2019/02/04

久保田 しおん 活動レポート

2019/02/04

久保田しおん

久保田 しおん Shion Kubota

感動は人類の善意的行動を生み出す究極のツールだと私は信じています。私が行っているニュートリノに特化した素粒子物理学の研究では、「私たちはどのようにしてこの宇宙に存在し始め、なぜ存在し続けられるのか」など、人類が抱いてきた…

私の通うマウントホリヨーク大学は、アメリカ東海岸のボストンから車で2時間ほどの場所に位置しています。

一年前の私は、友人にどんな大学に行くの?と聞かれるたびに「こんな感じの女子大!」といってこの建物の写真をインターネットから探して見せていました。赤レンガでできた大学校舎に囲まれての学園生活は、私の昔からの憧れだったのです。

今となっては、この時計台の中の鐘の音に毎朝飛び起き、シャワールームにかけ込んでいます。忙しくも、刺激と興奮でいっぱいの一日の始まりです。

自然が美しく映える湖の横の道を通り、爽やかな朝の空気を吸いながら授業に向かいます。
(冬の間は肺が凍りそうなほど冷たい空気を吸っています)

物理とコンピューターサイエンスの同時専攻をしている私は、毎日いずれかの科目の授業を取るようにスケジュールを組んでいます。どちらも課題やラボの時間が非常に多く忙しいですが、教授たちの手厚いサポートのもと、リサーチなどたくさんの機会をいただきつつ学びを深めています。

そしてそれらの教授による授業には、理系分野に進む女性を支援する大学としての特徴が強く反映されています。例えば、授業の最中に賃金の男女間の不平等さなどのトピックが上がるのは日常茶飯事で、物理の授業中にそのまま男女平等に関するディスカッションが始まってしまうこともあります。
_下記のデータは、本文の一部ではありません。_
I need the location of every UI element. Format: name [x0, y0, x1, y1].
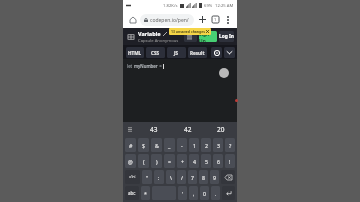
- staticText: ': [182, 190, 184, 197]
- button[interactable]: =: [164, 154, 175, 168]
- staticText: \: [170, 174, 172, 181]
- button[interactable]: ,: [189, 186, 198, 200]
- staticText: (: [143, 158, 145, 165]
- button[interactable]: .: [211, 186, 220, 200]
- staticText: !: [229, 158, 231, 165]
- staticText: 20: [217, 125, 225, 134]
- staticText: 4: [193, 158, 196, 165]
- button[interactable]: 6: [213, 154, 223, 168]
- staticText: Sign Up: [199, 31, 217, 42]
- button[interactable]: +: [177, 154, 187, 168]
- staticText: =: [168, 158, 171, 165]
- button[interactable]: Home: [127, 14, 138, 25]
- button[interactable]: 3: [213, 138, 223, 152]
- button[interactable]: ?: [225, 138, 235, 152]
- button[interactable]: Editor menu: [184, 31, 197, 42]
- button[interactable]: CodePen: [126, 32, 135, 41]
- button[interactable]: let: [123, 59, 237, 122]
- button[interactable]: HTML: [126, 47, 144, 58]
- button[interactable]: 4: [189, 154, 199, 168]
- button[interactable]: More options: [222, 14, 233, 25]
- staticText: -: [181, 142, 183, 149]
- staticText: Capsule Anonymous: [138, 38, 179, 44]
- button[interactable]: codepen.io/pen/: [140, 14, 194, 26]
- staticText: $: [142, 142, 145, 149]
- staticText: 9: [213, 174, 216, 181]
- button[interactable]: &: [151, 138, 162, 152]
- button[interactable]: -: [177, 138, 187, 152]
- button[interactable]: !: [225, 154, 235, 168]
- staticText: +: [181, 158, 184, 165]
- staticText: 5: [205, 158, 208, 165]
- button[interactable]: 20: [204, 122, 237, 136]
- button[interactable]: *: [141, 186, 150, 200]
- staticText: myNumber: [134, 63, 158, 69]
- button[interactable]: Sign Up: [199, 31, 217, 42]
- button[interactable]: New tab: [197, 14, 208, 25]
- button[interactable]: 1: [189, 138, 199, 152]
- button[interactable]: #: [125, 138, 136, 152]
- staticText: @: [128, 158, 133, 165]
- button[interactable]: Letters: [125, 186, 139, 200]
- staticText: 0: [203, 190, 206, 197]
- staticText: Variable: [138, 30, 161, 37]
- button[interactable]: @: [125, 154, 136, 168]
- button[interactable]: 13 unsaved changes: [169, 28, 211, 35]
- staticText: =\<: [129, 174, 136, 180]
- staticText: 43: [150, 125, 158, 134]
- staticText: 7: [191, 174, 194, 181]
- button[interactable]: ): [151, 154, 162, 168]
- button[interactable]: $: [138, 138, 149, 152]
- button[interactable]: Log In: [219, 31, 234, 42]
- staticText: 42: [184, 125, 192, 134]
- staticText: *: [144, 190, 147, 197]
- staticText: ,: [193, 190, 195, 197]
- button[interactable]: ': [178, 186, 187, 200]
- button[interactable]: CSS: [146, 47, 165, 58]
- staticText: 12:25 AM: [215, 3, 234, 9]
- button[interactable]: 42: [171, 122, 204, 136]
- button[interactable]: ": [142, 170, 152, 184]
- staticText: ): [156, 158, 158, 165]
- staticText: 13 unsaved changes: [171, 29, 205, 34]
- staticText: CSS: [151, 50, 160, 56]
- staticText: JS: [174, 50, 179, 56]
- staticText: 3: [217, 142, 220, 149]
- staticText: 2: [205, 142, 208, 149]
- staticText: Log In: [219, 33, 234, 40]
- button[interactable]: Settings: [211, 47, 222, 58]
- button[interactable]: /: [177, 170, 186, 184]
- button[interactable]: (: [138, 154, 149, 168]
- button[interactable]: Tabs: [210, 14, 221, 25]
- button[interactable]: 0: [200, 186, 209, 200]
- button[interactable]: 2: [201, 138, 211, 152]
- button[interactable]: Expand: [224, 47, 235, 58]
- button[interactable]: JS: [167, 47, 186, 58]
- button[interactable]: Keyboard options: [123, 122, 137, 136]
- staticText: abc: [128, 190, 136, 196]
- button[interactable]: \: [166, 170, 175, 184]
- button[interactable]: Result: [188, 47, 207, 58]
- button[interactable]: Symbols: [125, 170, 140, 184]
- staticText: 1: [193, 142, 196, 149]
- button[interactable]: 7: [188, 170, 197, 184]
- button[interactable]: Backspace: [221, 170, 235, 184]
- button[interactable]: :: [154, 170, 164, 184]
- staticText: /: [181, 174, 183, 181]
- staticText: ?: [229, 142, 232, 149]
- staticText: &: [155, 142, 159, 149]
- button[interactable]: _: [164, 138, 175, 152]
- staticText: 8: [202, 174, 205, 181]
- button[interactable]: 43: [137, 122, 171, 136]
- staticText: =: [158, 63, 163, 69]
- button[interactable]: Enter: [222, 186, 235, 200]
- staticText: ": [146, 174, 149, 181]
- button[interactable]: 8: [199, 170, 208, 184]
- staticText: :: [158, 174, 160, 181]
- button[interactable]: 5: [201, 154, 211, 168]
- button[interactable]: 9: [210, 170, 219, 184]
- staticText: .: [215, 190, 217, 197]
- staticText: let: [127, 63, 134, 69]
- staticText: 1: [214, 17, 217, 22]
教授の生徒たちの卒業後の活躍をサポートしたいという強い思いがひしひしと毎日伝わってきます。

授業後は薙刀部の練習やオーケストラの練習に参加し、自分の好きなことを通して学術面以外の教養を高めたり、掛け替えのない仲間との会話を楽しんだりしています。

このオーケストラでは恒例の、コンサート後のphoto shooting

毎年薙刀部でニュージャージーに世界大会・セミナーの遠征に行っています

1年前は写真の向こうの赤レンガに想いを馳せるだけの私でしたが、今となってはその環境で毎日自分が持ち得るエネルギーを生かしきって、自分が想いもよらなかったような大学生活を切り開いています。このような環境で1年を過ごせたこと、そして私の大切な未来への第一歩をここで歩み出せたことを誇りに思います。